La figure de Bennenike s’enflamma comme elle souilla le pavé sacré d’un coup de pied.

— Vous avez essayé de me détourner de ma vision, tonna-t-elle, courroucée. Je connais cet empire, maintenant. Et je sais que les mages sont infiltrés dans toutes les sphères de société. Vous êtes manipulateurs et sans morale. Vous incitez le peuple à s’auto-détruire. Vous cherchez à détruire l’empire de l’intérieur, car vous n’avez aucun amour pour vos patries. Vous n’avez même pas de patrie, puisque vous êtes éparpillés partout dans le monde. Et à terme, si on vous laisse faire, vous créerez votre propre monde, où vous dominerez quiconque ne possède pas de magie.

— Qui t’a inculqué de telles bêtises ? Pas moi, en tout cas.

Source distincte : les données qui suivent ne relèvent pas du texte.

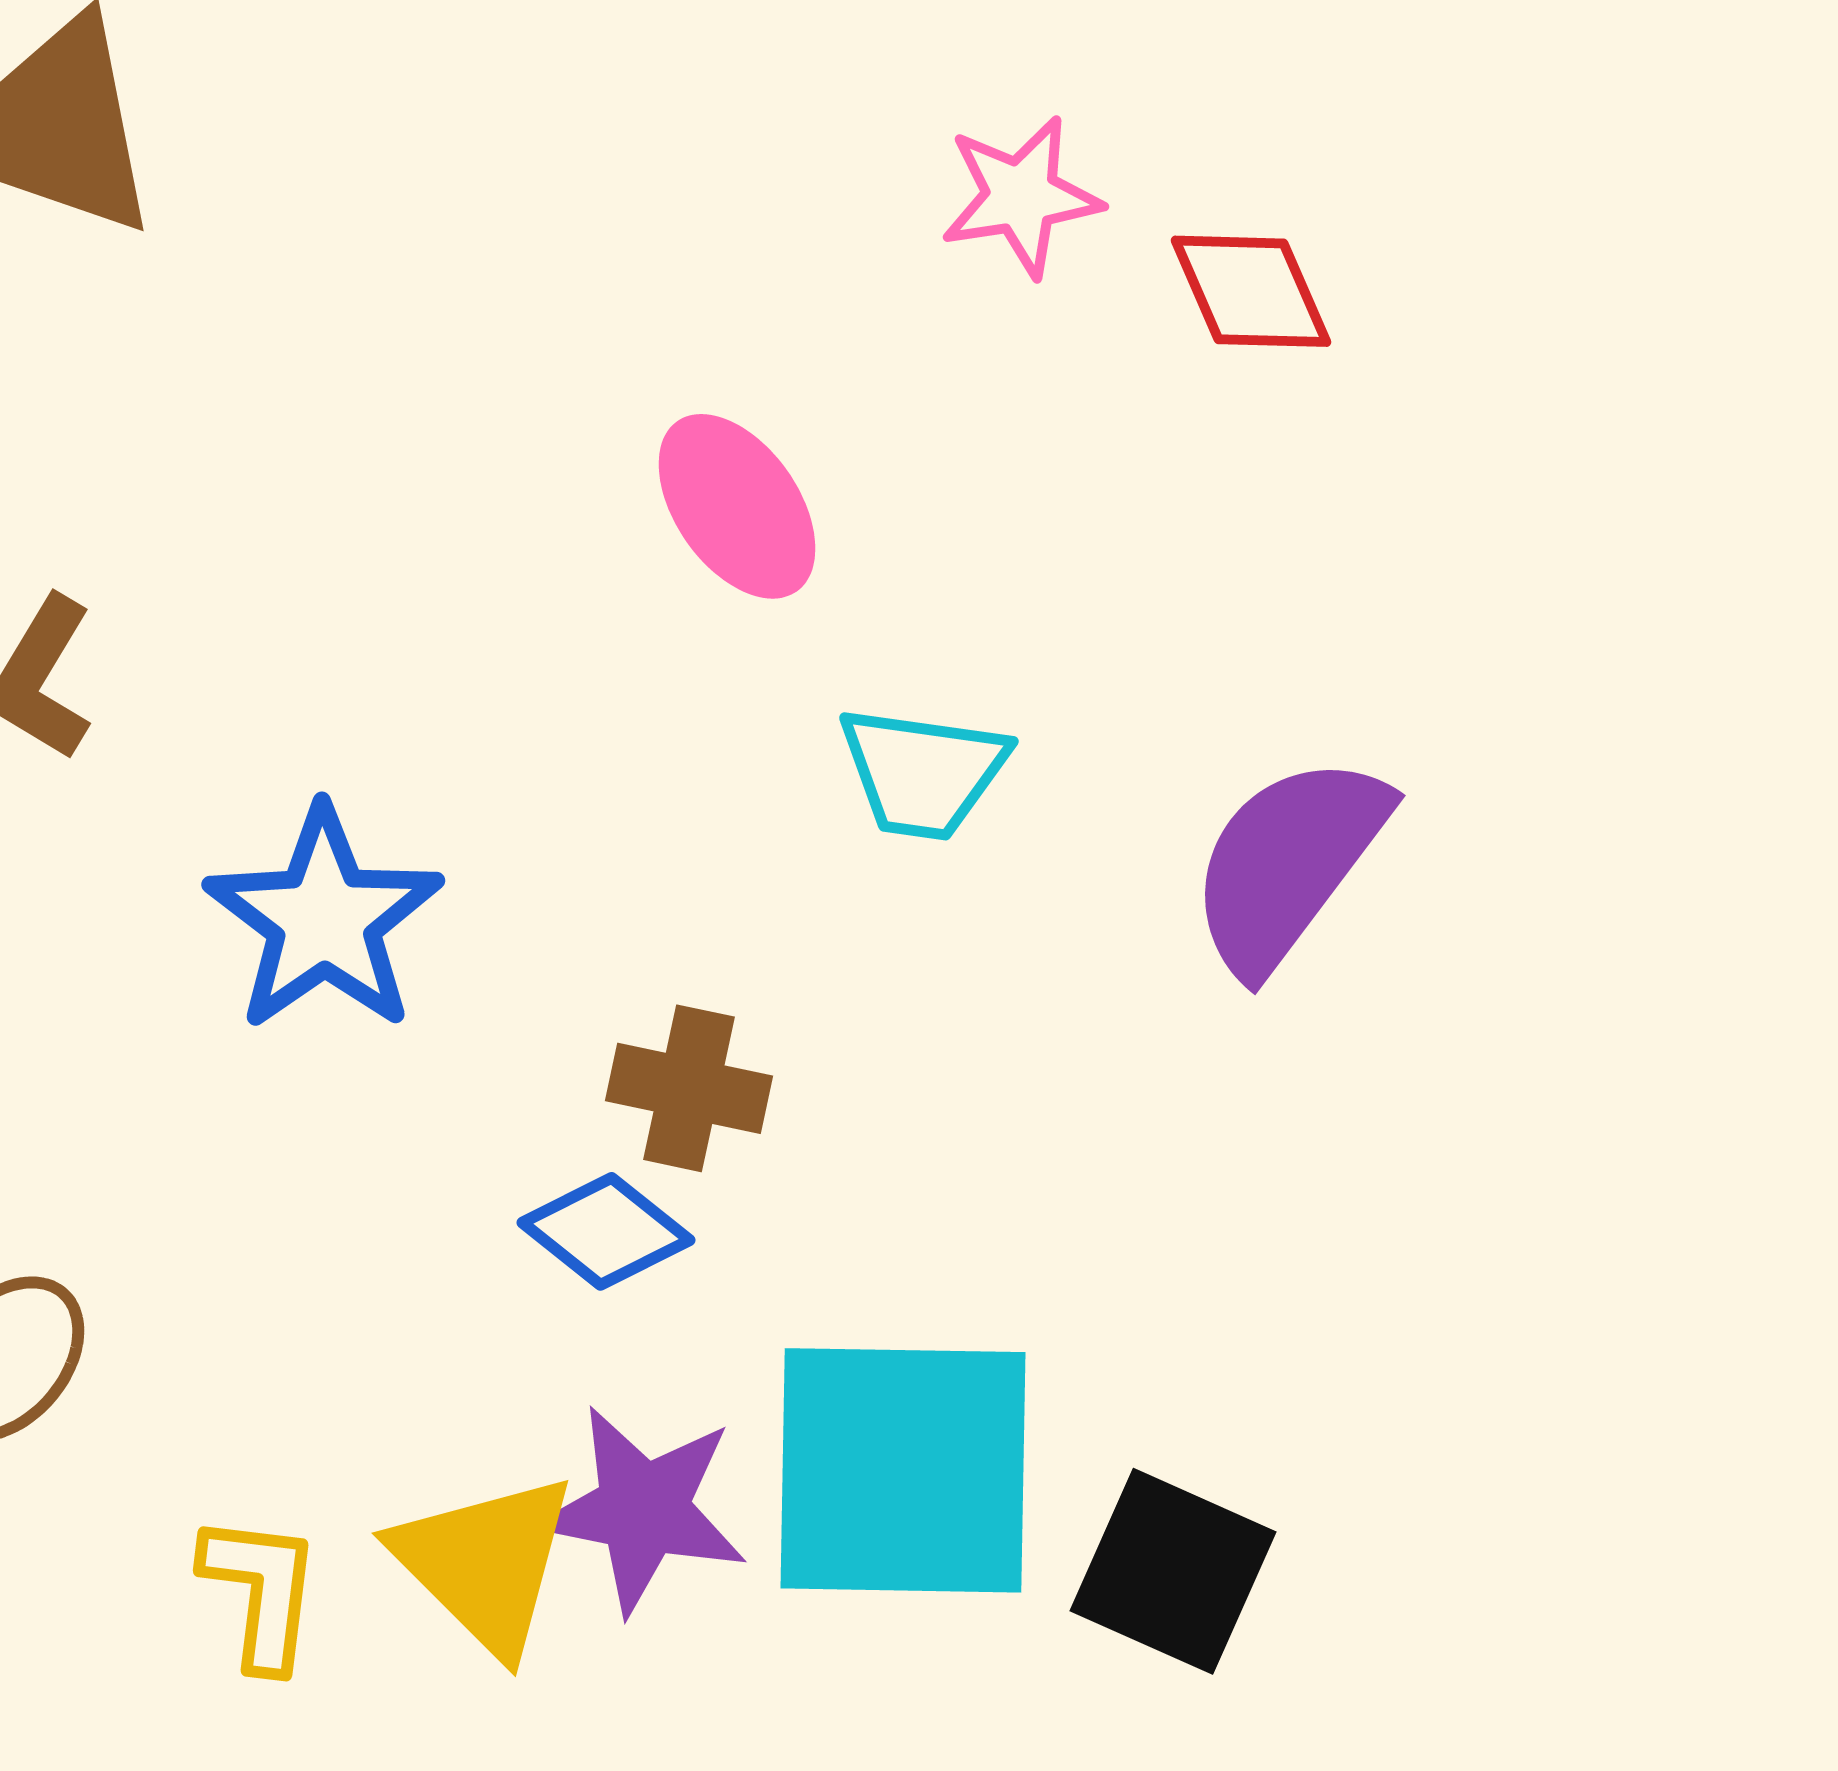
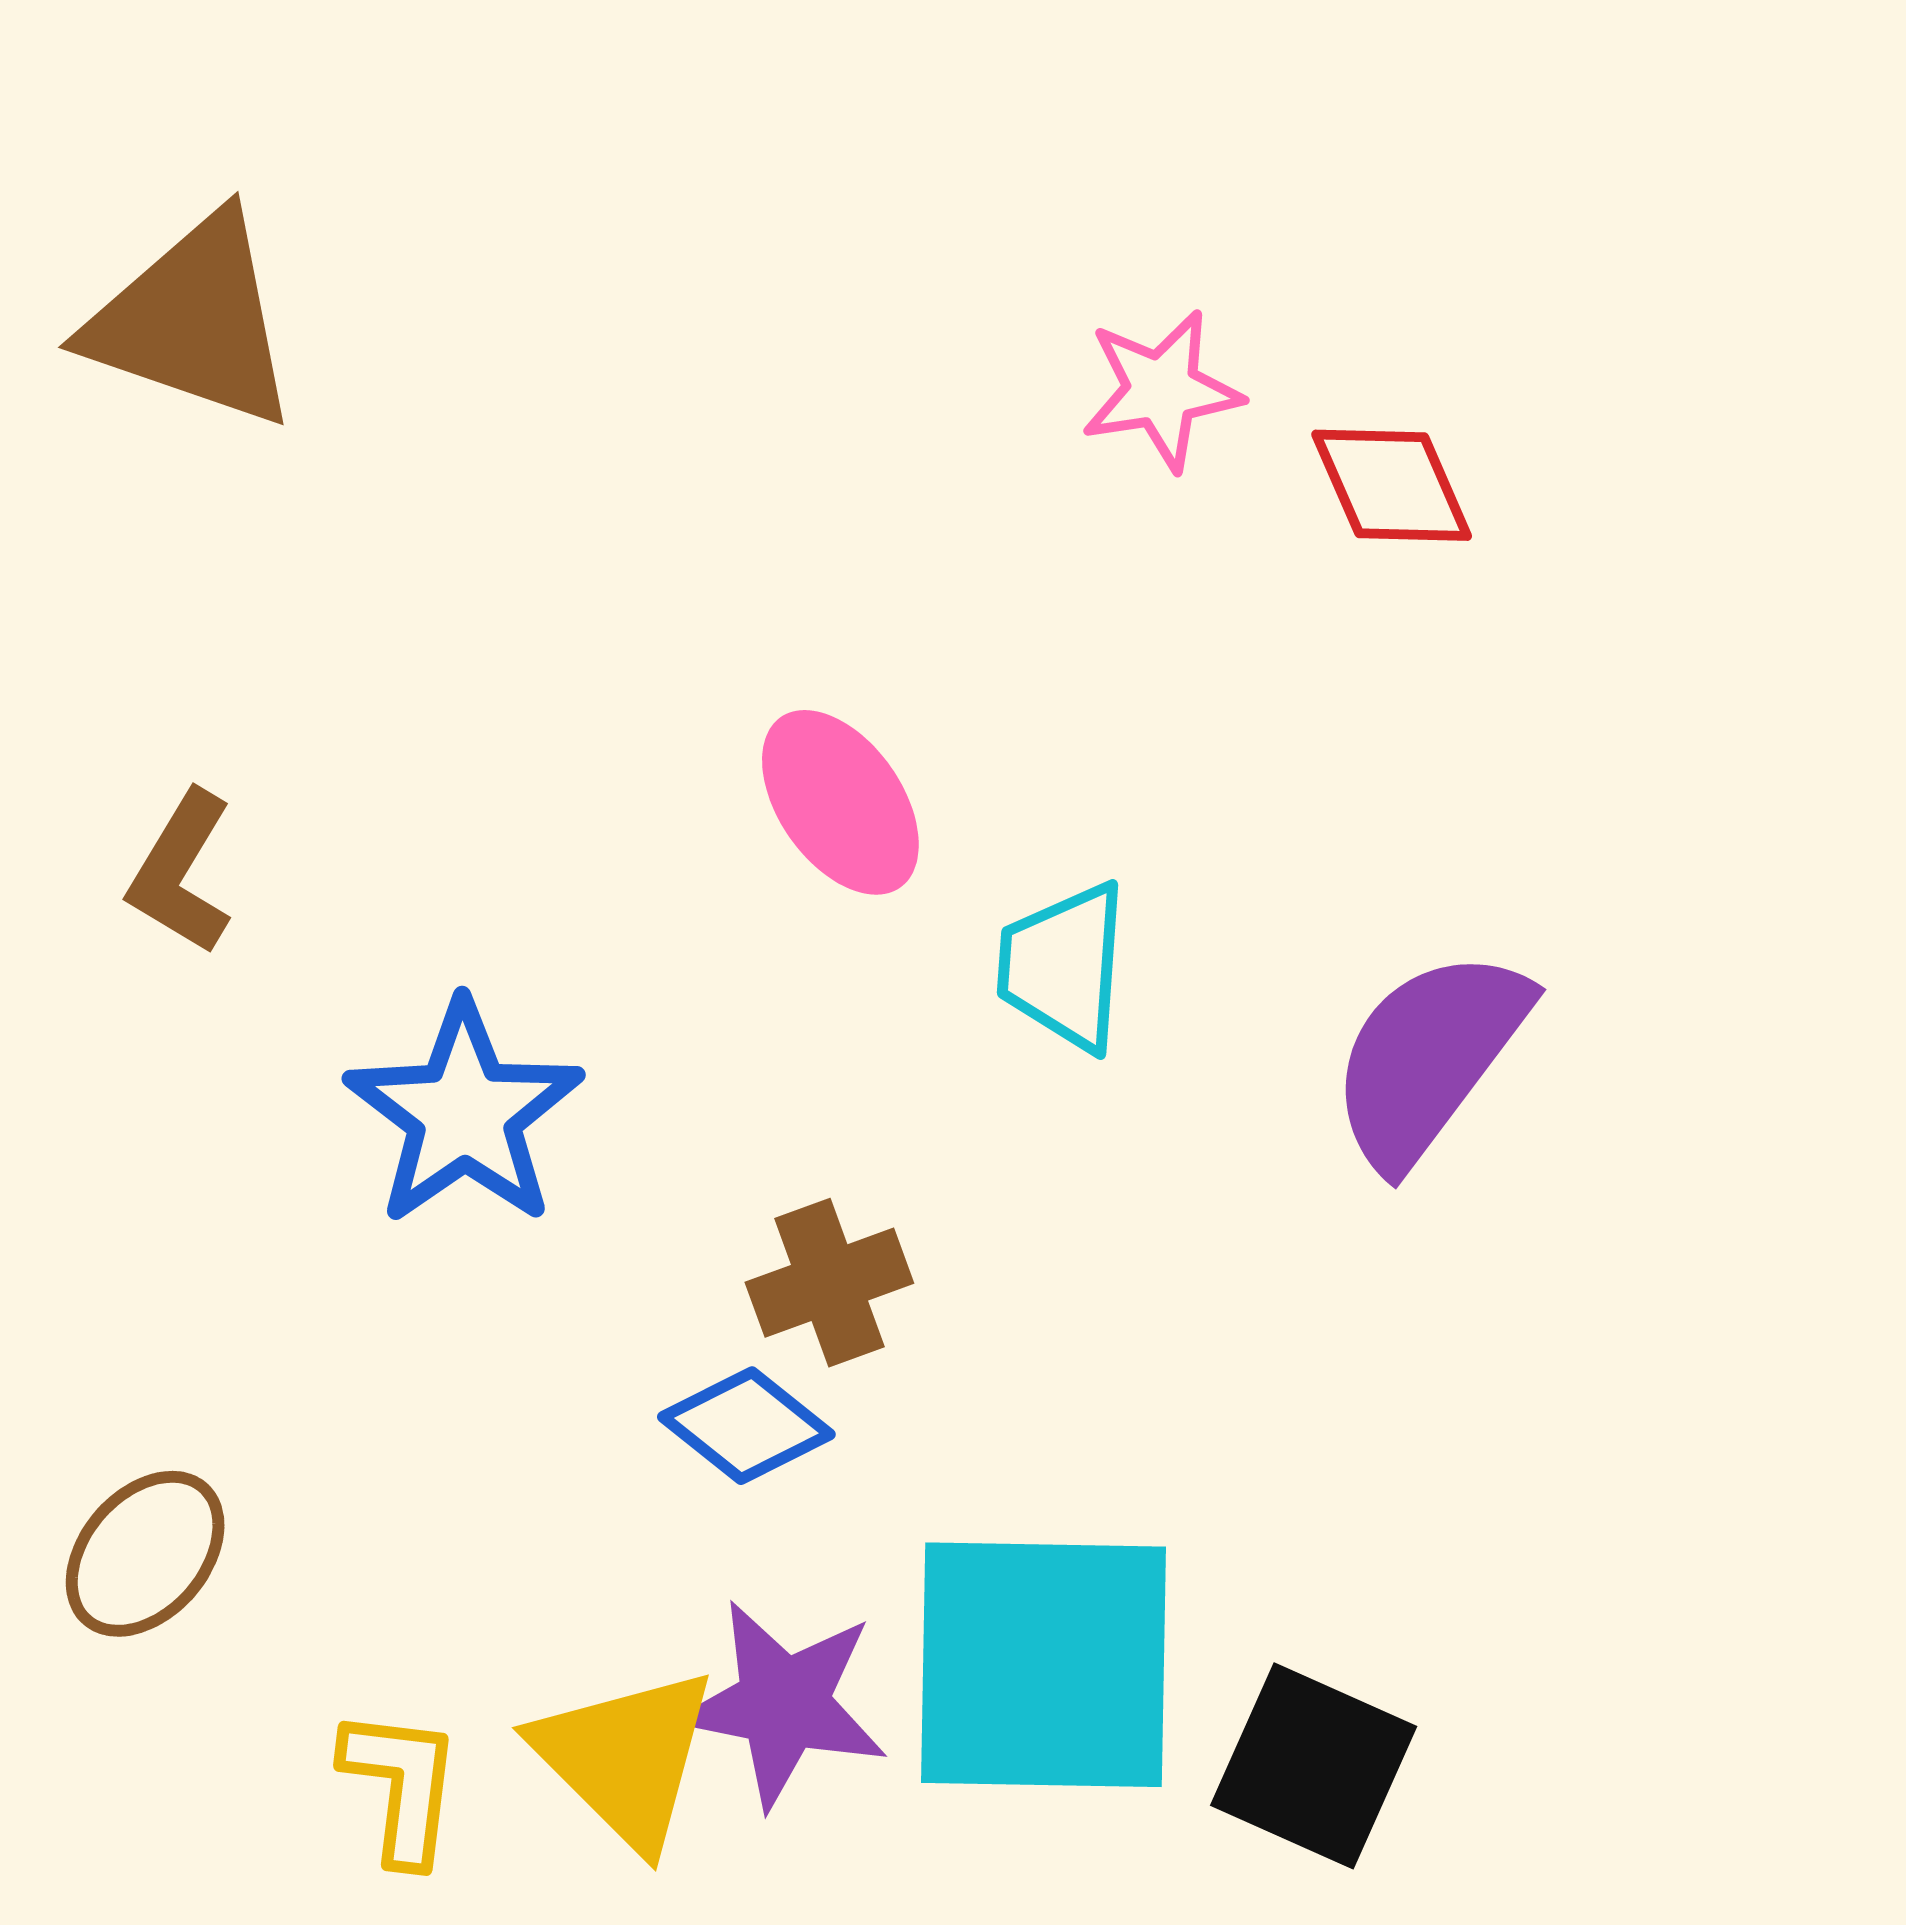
pink ellipse: (737, 506) -> (840, 802), moved
cyan trapezoid: (923, 772) -> (1064, 966), turned 86
brown cross: (689, 1088) -> (829, 1283), turned -32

— Espèce de couarde vous n’admettez même pas vos torts ! Vous feignez être des victimes, persécutés à toute époque, mais vous êtes responsables des pires massacres. Et je suis certaine que, malgré vos rides, vous allez tenter de contrôler notre dynastie jusque dans la tombe. Hors de questions de vous laisser faire.

— Tu n’as aucun pouvoir, Bennenike ! Tu profanes ce lieu par tes seules paroles !

— Bientôt, j’en aurai. J’espère que vous serez loin, ce jour-là.

La jeune femme n’accorda aucun respect ni aux vivants ni aux morts. Elle partit sans gloire ni accomplissement. Dans sa tête trottait le désir à assouvir, un trône à conquérir. Mais pour cela, elle devait d’abord éliminer ses opposants.